[DATASET CONTENT]

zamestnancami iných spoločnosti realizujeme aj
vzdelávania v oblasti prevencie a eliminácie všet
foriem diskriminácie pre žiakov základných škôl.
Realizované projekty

[/DATASET CONTENT]

Each line in the material above should be repeated exactly.

(TASK ANSWER)
zamestnancami iných spoločnosti realizujeme aj
vzdelávania v oblasti prevencie a eliminácie všet
foriem diskriminácie pre žiakov základných škôl.
Realizované projekty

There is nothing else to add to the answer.